Microsoft Fabric Data Engineer
  • Course

This course covers methods and practices to implement data engineering solutions by using Microsoft Fabric. Students will learn how to design and develop effective data loading patterns, data architectures, and orchestration processes. Objectives for this course include ingesting and transforming data and securing, managing, and monitoring data engineering solutions. This course is designed for experienced data professionals skilled at data integration and orchestration, such as those with the DP-203: Azure Data Engineer certification. Audience Profile This audience for this course is data professionals with experience in data extraction, transformation, and loading. DP-700 is designed for professionals who need to create and deploy data engineering solutions using Microsoft Fabric for enterprise-scale data analytics. Learners should also have experience at manipulating and transforming data with one of the following programming languages: Structured Query Language (SQL), PySpark, or Kusto Query Language (KQL).
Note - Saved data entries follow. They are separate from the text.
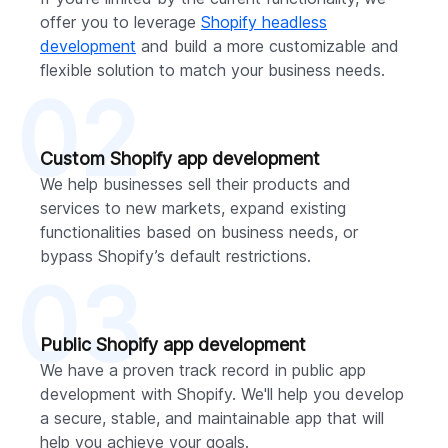
offer you to leverage
Shopify headless
development
and build a more customizable and
flexible solution to match your business needs.
02
Custom Shopify app development
We help businesses sell their products and
services to new markets, expand existing
functionalities based on business needs, or
bypass Shopify’s default restrictions.
03
Public Shopify app development
We have a proven track record in public app
development with Shopify. We'll help you develop
a secure, stable, and maintainable app that will
help you achieve your goals.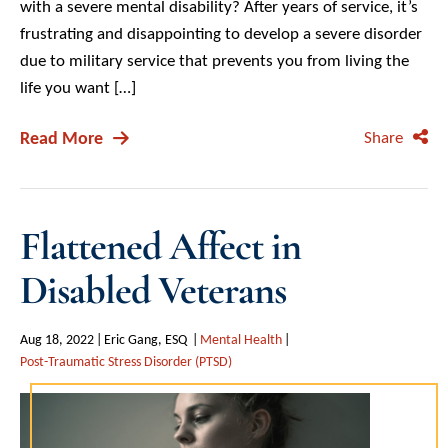
with a severe mental disability? After years of service, it’s
frustrating and disappointing to develop a severe disorder
due to military service that prevents you from living the
life you want […]
Read More
Share
Flattened Affect in
Disabled Veterans
Aug 18, 2022
Eric Gang, ESQ
Mental Health
Post-Traumatic Stress Disorder (PTSD)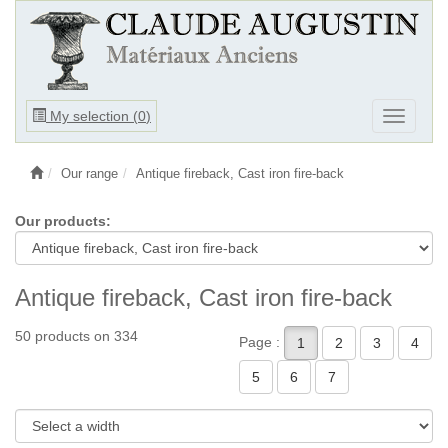
Ouvrir
My selection (
0
)
Ouvrir
le
le
menu
menu
Our range
Antique fireback, Cast iron fire-back
Our products:
Antique fireback, Cast iron fire-back
50 products on 334
Page :
1
2
3
4
5
6
7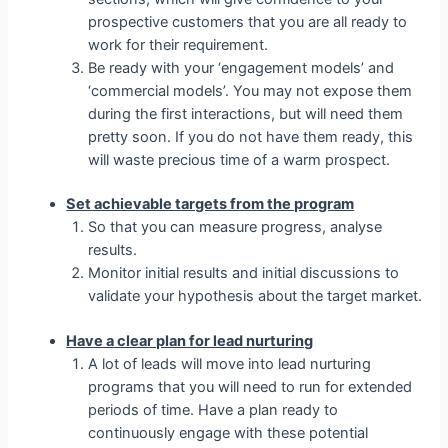
prospective customers that you are all ready to
work for their requirement.
Be ready with your ‘engagement models’ and
‘commercial models’. You may not expose them
during the first interactions, but will need them
pretty soon. If you do not have them ready, this
will waste precious time of a warm prospect.
Set achievable targets from the program
So that you can measure progress, analyse
results.
Monitor initial results and initial discussions to
validate your hypothesis about the target market.
Have a clear plan for lead nurturing
A lot of leads will move into lead nurturing
programs that you will need to run for extended
periods of time. Have a plan ready to
continuously engage with these potential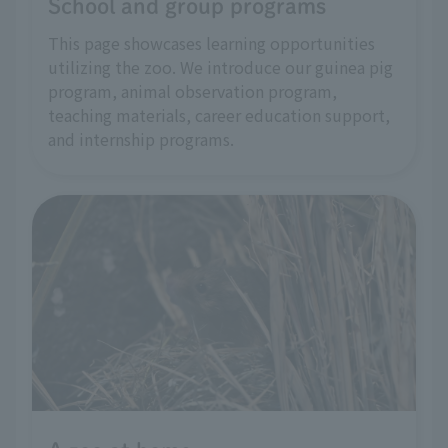
School and group programs
This page showcases learning opportunities
utilizing the zoo. We introduce our guinea pig
program, animal observation program,
teaching materials, career education support,
and internship programs.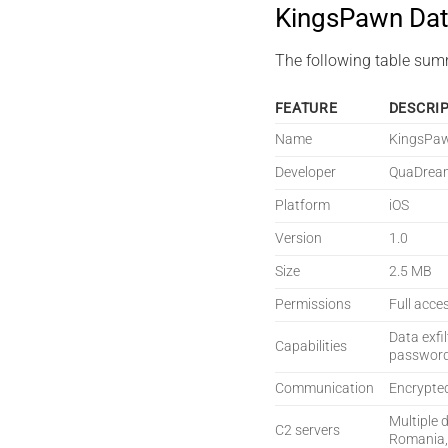
KingsPawn Dat
The following table sum
FEATURE
DESCRI
Name
KingsPa
Developer
QuaDrea
Platform
iOS
Version
1.0
Size
2.5 MB
Permissions
Full acce
Data exfi
Capabilities
password 
Communication
Encrypte
Multiple 
C2 servers
Romania,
Implementing a Data Analytics Solution with Azure Synapse Analytics
  • Course

This is a single day Instructor Lead Course designed to give the learners instruction on the SQL dedicated and serverless Spark pools and providing instruction of data wrangling and the ELT process using Synapse Pipelines which is very similar to those familiar with Azure Data Factory (ADF) to move data into the Synapse dedicated pool database. Audience Profile The Audience should have familiarity with notebooks that use different languages and a Spark engine, such as Databricks, Jupyter Notebooks, Zeppelin notebooks and more. They should also have some experience with SQL, Python, and Azure tools, such as Data Factory.

Microsoft Fabric Analytics Engineer
  • Course

This course covers methods and practices for implementing and managing enterprise-scale data analytics solutions using Microsoft Fabric. Students will learn how to use Fabric dataflows, pipelines, and notebooks to develop analytics assets such as semantic models, data warehouses, and lakehouses.  This course is designed for experienced data professionals skilled at data preparation, modeling, analysis, and visualization, such as the PL-300: Power BI Data Analyst certification.  Audience Profile The primary audience for this course is data professionals with experience in data modeling and analytics. DP-600 is designed for professionals who want to use Microsoft Fabric to create and deploy enterprise-scale data analytics solutions. Learners should have prior experience with one of the following programming languages: Structured Query Language (SQL), Kusto Query Language (KQL), or Data Analysis Expressions (DAX).

Data Engineering on Microsoft Azure
  • Course

In this course, the student will learn how to implement and manage data engineering workloads on Microsoft Azure, using Azure services such as Azure Synapse Analytics, Azure Data Lake Storage Gen2, Azure Stream Analytics, Azure Databricks, and others. The course focuses on common data engineering tasks such as orchestrating data transfer and transformation pipelines, working with data files in a data lake, creating and loading relational data warehouses, capturing and aggregating streams of real-time data, and tracking data assets and lineage. Audience Profile The primary audience for this course is data professionals, data architects, and business intelligence professionals who want to learn about data engineering and building analytical solutions using data platform technologies that exist on Microsoft Azure. The secondary audience for this course includes data analysts and data scientists who work with analytical solutions built on Microsoft Azure.